Microbiological culture is slow. It takes at least two days really to go from patient sample to an antimicrobial susceptibility test.
If you are very unwell in hospital, two days is too long to wait to know if you're on the appropriate antibiotics. As antimicrobial resistance rises, as we have more global travel, as people are more immunocompromised in hospitals, we get more unusual bugs and more antimicrobial resistance bugs, and more often the first line therapies just don't work.
So, we need to get the answer to the antimicrobial susceptibility test quicker than two days. In my opinion, microbiologic culture just is not fit for purpose anymore, particularly for severe disease.
What held back metagenomics adoption in a clinical setting?

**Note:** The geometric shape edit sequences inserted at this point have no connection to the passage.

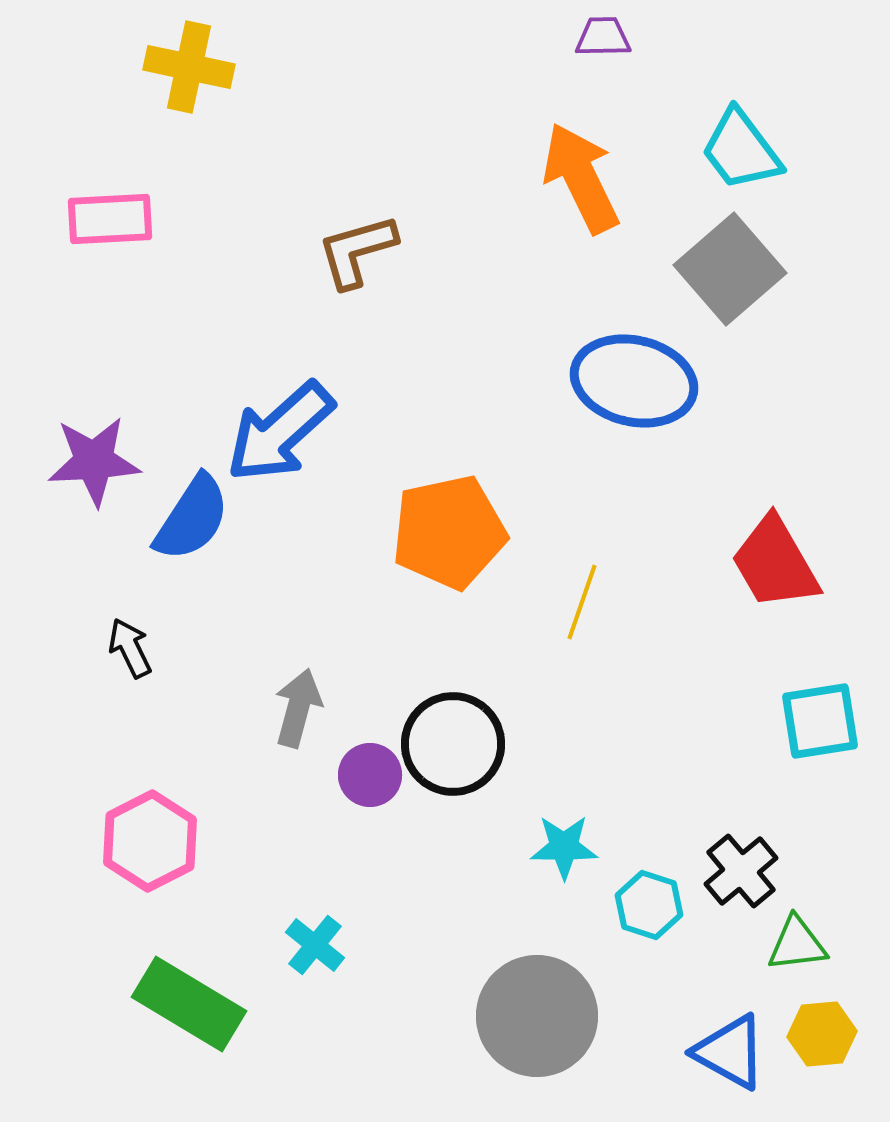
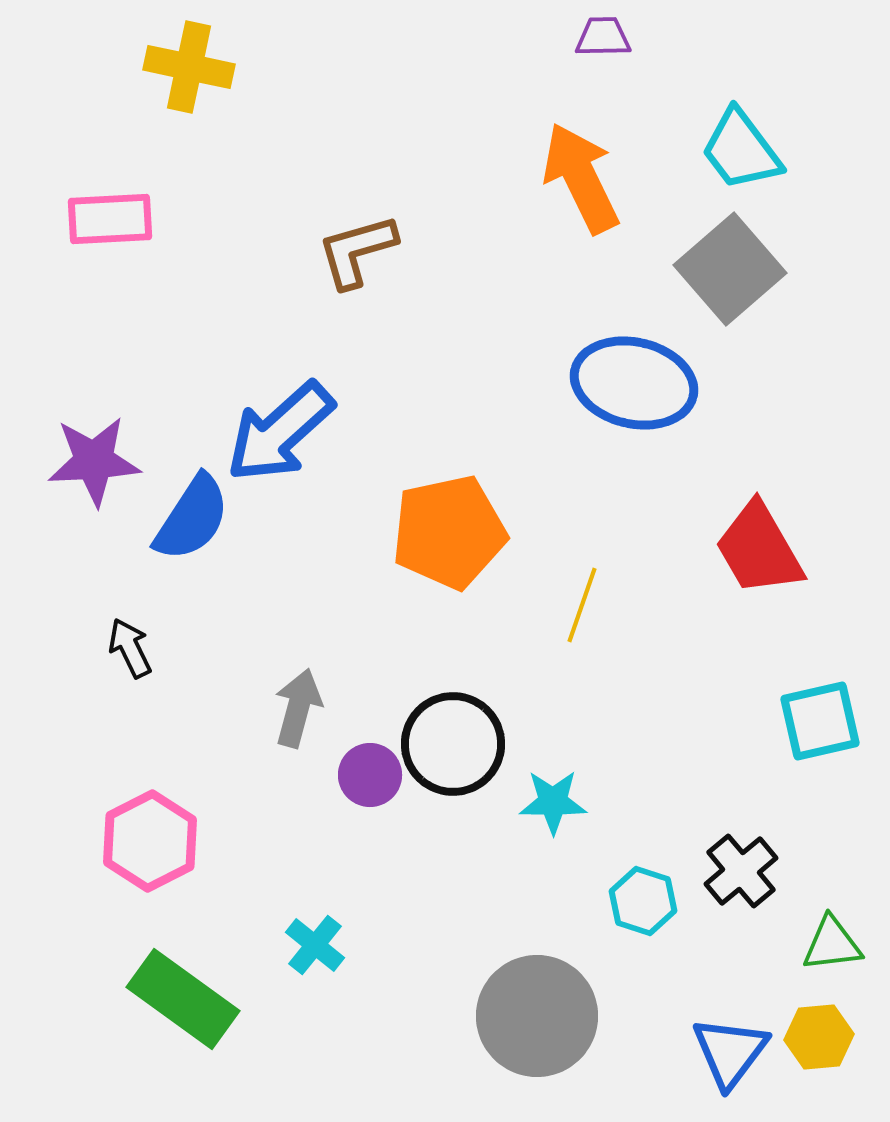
blue ellipse: moved 2 px down
red trapezoid: moved 16 px left, 14 px up
yellow line: moved 3 px down
cyan square: rotated 4 degrees counterclockwise
cyan star: moved 11 px left, 45 px up
cyan hexagon: moved 6 px left, 4 px up
green triangle: moved 35 px right
green rectangle: moved 6 px left, 5 px up; rotated 5 degrees clockwise
yellow hexagon: moved 3 px left, 3 px down
blue triangle: rotated 38 degrees clockwise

I worked in the area of diagnostics and rapid diagnostics for a number of years, and I'd applied QPCR to that problem. And that was have starting to have impact back in 2013 with the introduction of sample to answer type machines like the Cepheid gene expert. And just around 2013 was the release of the BioFire Film Array, which was another approach to do multiplex testing in clinical samples. And these technologies, because they were automated from sample to answer, we're starting to have a clinical impact.
But the challenge with those technologies is they were targeted. So, they could not replace culture. They could only be used as an adjunct to culture. They couldn't test for enough antimicrobial resistance and susceptibility. And they only detected the top pathogens for certain diseases and indications.
So, we felt that there was a gap in space in the market for a technology that was as comprehensive or more comprehensive than culture, but that was faster and speed was key. So, we needed to get results from metagenomics as soon as we possibly could.
We started with blood and blood stream infections. And that was a bit naive because that's the hardest challenge. And what we understood after a short while is we did some maths and figured out that you can be septic with one pathogen in a mL of blood. In that same mL of blood, you will have a million leukocytes, the cells within blood that contain DNA.
So that's a million to one ratio straight away. But the challenge here is that there is also another thing to take into account, and that's the size of the genomes. So human genomes are a thousand-fold bigger than bacterial genomes on average. So, if you add those ratios together, you're talking about a billion to one ratio of human DNA to pathogen DNA in a blood sample, you know, at worst.
So that's not good. That's going to take days of sequencing to get a single pathogen read. So, we knew we had to remove human DNA, that's what led us to putting effort into developing host depletion methods.